* [Task instructions]:
Below is a listing; transcribe it exactly but without any images.

* [Given material]:
****
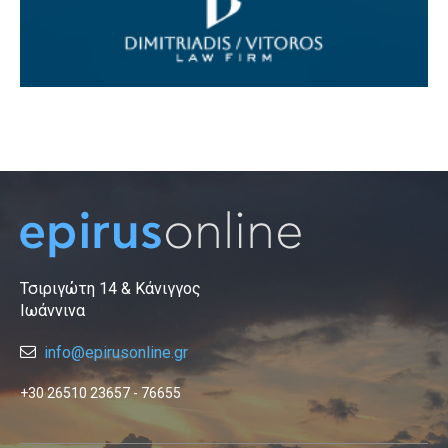
Τσιριγώτη 14 & Κάνιγγος
Ιωάννινα
info@epirusonline.gr
+30 26510 23657 - 76655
****
* [Task solution]:
Τσιριγώτη 14 & Κάνιγγος
Ιωάννινα
info@epirusonline.gr
+30 26510 23657 - 76655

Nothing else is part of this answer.